Just got this months " In Fishermen" and Lake Logan & Ruppert are mentioned in the Pike article. Seems some Ohio U students were doing some test. Hell, I didn't know these lakes had pike  . Then again, I haven't fished them but plan on hitting one this spring in quest for some carp.......... THE CATKING !!!


----------



## rockbass (Apr 16, 2004)

what??????is the CATking getting soft and resorting to fishing for carp???  

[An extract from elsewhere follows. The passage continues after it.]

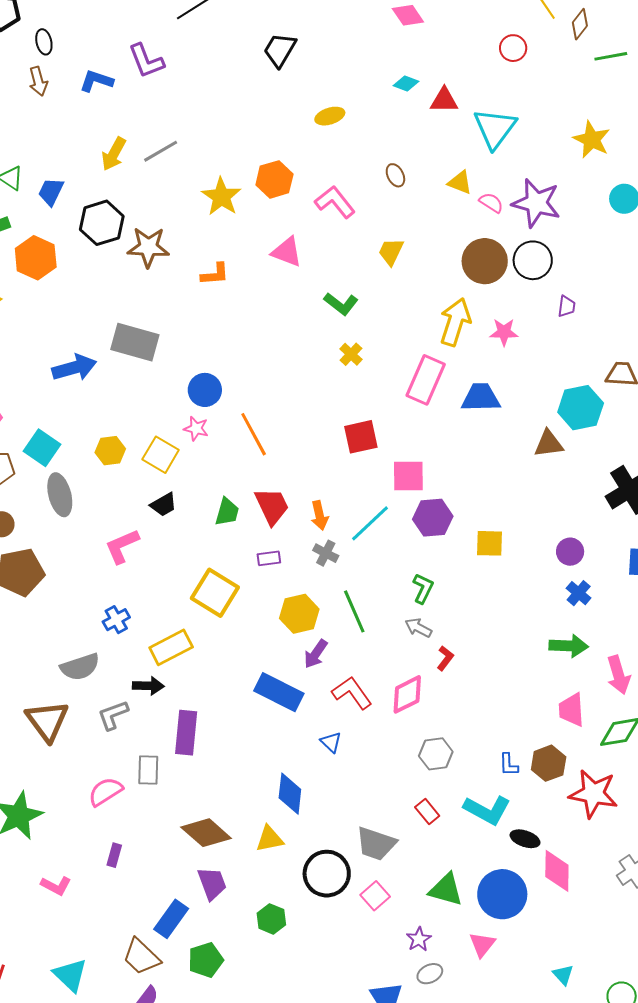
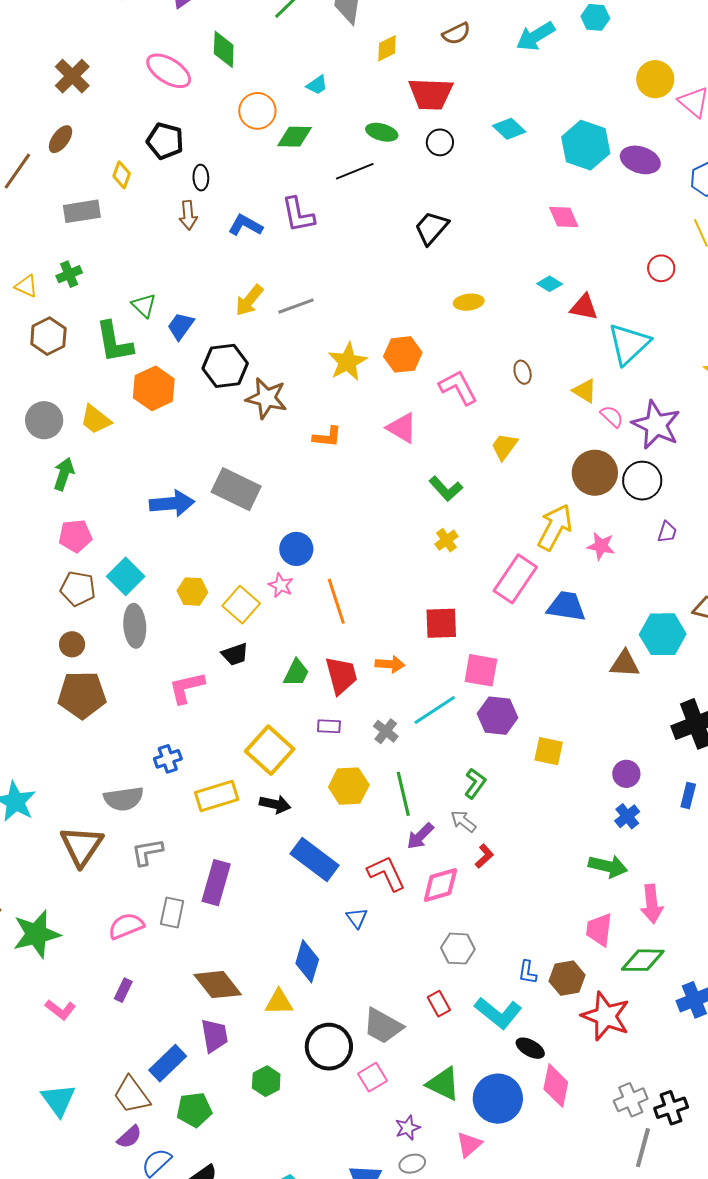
orange arrow: (319, 515) -> (390, 664), moved, turned -84
purple arrow: (316, 654) -> (420, 836), moved
black arrow: (148, 686) -> (275, 804), moved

I know I know here comes the carpers!


----------



## catking (Apr 5, 2004)

DA KING !!! is heading over that way via invitation from flathunter to do some carpin  Thought I'd get that 50 pounder , since I already got a 40  But the carpers will QUICKLY point out that it was a grassy .And I find that amusing that a carper is questioning a 40 pound freakin fish .


----------



## catking (Apr 5, 2004)

Back to the subject  .Ross lake in Chillocothe was once an AWSOME pike lake back in say 1972-74 . I just wondering if any members have caught pike out of the above mentioned lakes.......... If so , I'll make a cast for ONE  ......... THE CATKING !!!


----------



## peon (Feb 28, 2005)

i have heard of pike in rupert but it was a long time ago.. probaly 40 years... id say there are none in there.... sup cat queen.. got my some internet now!!


----------



## Alter (Apr 8, 2004)

Dunno about Ruppert Lake, but Logan and the creek at the tailwater of Logan are rumored to have northerns by people I know that fish there. 

Steve


----------



## crappielooker (Apr 5, 2004)

peeeon.. great to see your post again maan..
pleease don't let da king do his one cast "magic" again, or we'll be hearing about it the next 2-3 yrs..


----------



## ostbucks98 (Apr 14, 2004)

Rupert used to be loaded but to catch one now-a-days would be a gift.I havent heard of any being caught in about 10 years(its my "home" lake by the way).3 years back I was jitterbuggin the shoreline about 2am on a clear full moon.Something crashed my bug causing a huge swirl.I never seen that jitterbug again.Ive always wondered if it was one of "these" rogue fish.


----------



## bronzebackyac (Apr 19, 2005)

yeah ost,
I know a guy who caught one inRupert in the last 10 years. There are some in there. Just not too many. The upper end where it gets shallow is the spot according to him.


----------



## peon (Feb 28, 2005)

i would say it was closer to 10 years ago then recent.....


----------